BEGIN PROVIDED MATERIAL

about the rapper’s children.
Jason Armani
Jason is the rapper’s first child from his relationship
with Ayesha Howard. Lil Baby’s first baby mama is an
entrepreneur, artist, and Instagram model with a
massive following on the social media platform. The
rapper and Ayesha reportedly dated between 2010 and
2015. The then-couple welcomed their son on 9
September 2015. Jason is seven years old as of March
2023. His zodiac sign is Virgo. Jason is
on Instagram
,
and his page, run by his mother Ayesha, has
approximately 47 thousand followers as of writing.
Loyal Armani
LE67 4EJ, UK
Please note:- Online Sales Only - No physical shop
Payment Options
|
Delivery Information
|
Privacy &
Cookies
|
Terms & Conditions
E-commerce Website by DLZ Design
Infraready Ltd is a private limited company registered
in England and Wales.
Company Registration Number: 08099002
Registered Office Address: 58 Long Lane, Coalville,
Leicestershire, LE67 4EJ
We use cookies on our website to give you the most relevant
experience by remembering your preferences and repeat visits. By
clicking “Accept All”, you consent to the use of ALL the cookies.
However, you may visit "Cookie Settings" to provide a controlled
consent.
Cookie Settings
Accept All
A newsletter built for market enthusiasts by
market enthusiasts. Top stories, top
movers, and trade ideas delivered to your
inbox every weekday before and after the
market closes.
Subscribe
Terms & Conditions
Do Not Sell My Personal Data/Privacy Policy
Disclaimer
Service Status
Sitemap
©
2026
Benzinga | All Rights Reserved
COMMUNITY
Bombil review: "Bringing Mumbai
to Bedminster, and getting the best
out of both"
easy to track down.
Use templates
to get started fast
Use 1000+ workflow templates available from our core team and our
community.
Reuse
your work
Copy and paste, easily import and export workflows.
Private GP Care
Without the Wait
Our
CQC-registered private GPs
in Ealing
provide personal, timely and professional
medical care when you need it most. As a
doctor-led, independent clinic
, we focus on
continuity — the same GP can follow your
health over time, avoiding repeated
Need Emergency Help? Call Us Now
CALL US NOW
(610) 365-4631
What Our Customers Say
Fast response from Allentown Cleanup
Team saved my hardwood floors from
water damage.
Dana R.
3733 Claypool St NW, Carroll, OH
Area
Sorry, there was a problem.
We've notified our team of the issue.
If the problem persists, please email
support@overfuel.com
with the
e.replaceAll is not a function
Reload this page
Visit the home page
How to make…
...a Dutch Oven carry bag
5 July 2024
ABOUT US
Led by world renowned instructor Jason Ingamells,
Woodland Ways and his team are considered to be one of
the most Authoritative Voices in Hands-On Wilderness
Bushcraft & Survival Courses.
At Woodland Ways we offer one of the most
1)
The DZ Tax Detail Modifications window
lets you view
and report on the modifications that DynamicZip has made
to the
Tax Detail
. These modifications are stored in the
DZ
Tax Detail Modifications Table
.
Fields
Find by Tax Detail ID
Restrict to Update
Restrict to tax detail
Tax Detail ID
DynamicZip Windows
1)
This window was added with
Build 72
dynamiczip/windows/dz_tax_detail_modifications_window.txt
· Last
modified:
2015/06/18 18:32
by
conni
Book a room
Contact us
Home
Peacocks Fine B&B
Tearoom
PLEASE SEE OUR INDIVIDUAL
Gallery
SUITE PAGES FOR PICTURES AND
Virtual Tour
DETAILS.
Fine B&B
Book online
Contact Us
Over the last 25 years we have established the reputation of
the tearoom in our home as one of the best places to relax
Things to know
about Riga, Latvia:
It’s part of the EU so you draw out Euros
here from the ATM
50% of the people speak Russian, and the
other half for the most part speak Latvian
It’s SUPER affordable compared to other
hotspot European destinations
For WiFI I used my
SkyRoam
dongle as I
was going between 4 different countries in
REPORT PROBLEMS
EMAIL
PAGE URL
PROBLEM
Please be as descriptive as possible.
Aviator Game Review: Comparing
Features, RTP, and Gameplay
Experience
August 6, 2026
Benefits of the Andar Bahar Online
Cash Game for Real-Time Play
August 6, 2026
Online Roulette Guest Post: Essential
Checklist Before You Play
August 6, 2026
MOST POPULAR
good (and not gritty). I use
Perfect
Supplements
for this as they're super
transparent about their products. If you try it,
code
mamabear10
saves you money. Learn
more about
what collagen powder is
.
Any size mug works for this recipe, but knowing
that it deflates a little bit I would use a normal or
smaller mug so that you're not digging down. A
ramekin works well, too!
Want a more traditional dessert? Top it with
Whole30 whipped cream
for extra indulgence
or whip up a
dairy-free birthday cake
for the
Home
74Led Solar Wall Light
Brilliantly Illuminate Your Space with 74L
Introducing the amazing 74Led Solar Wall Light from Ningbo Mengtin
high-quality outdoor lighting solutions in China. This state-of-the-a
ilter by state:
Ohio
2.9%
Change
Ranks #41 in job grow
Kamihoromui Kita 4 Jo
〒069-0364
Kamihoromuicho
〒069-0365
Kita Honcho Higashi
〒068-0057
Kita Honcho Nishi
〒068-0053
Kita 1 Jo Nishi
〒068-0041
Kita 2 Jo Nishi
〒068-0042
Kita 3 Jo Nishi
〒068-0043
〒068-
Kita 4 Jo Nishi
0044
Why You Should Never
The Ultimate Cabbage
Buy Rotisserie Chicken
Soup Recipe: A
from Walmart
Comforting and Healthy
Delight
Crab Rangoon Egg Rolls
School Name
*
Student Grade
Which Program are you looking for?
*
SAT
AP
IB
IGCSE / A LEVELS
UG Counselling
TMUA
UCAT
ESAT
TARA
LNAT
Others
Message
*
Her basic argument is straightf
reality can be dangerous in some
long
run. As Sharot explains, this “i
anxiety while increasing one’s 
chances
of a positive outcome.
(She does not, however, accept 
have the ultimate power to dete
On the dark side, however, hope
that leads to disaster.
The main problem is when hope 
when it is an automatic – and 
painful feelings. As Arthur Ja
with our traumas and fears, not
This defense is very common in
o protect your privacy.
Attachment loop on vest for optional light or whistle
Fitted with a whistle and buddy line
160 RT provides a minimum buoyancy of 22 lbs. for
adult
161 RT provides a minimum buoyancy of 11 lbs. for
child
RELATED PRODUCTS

END PROVIDED MATERIAL

WORK TO BE COMPLETED ▸ Set down, please, the lines from the line holding "have the ultimate power to dete" through the final line of the data, exactly and with nothing added.

RESULT OF THIS EXERCISE ▸
have the ultimate power to dete
On the dark side, however, hope
that leads to disaster.
The main problem is when hope 
when it is an automatic – and 
painful feelings. As Arthur Ja
with our traumas and fears, not
This defense is very common in
o protect your privacy.
Attachment loop on vest for optional light or whistle
Fitted with a whistle and buddy line
160 RT provides a minimum buoyancy of 22 lbs. for
adult
161 RT provides a minimum buoyancy of 11 lbs. for
child
RELATED PRODUCTS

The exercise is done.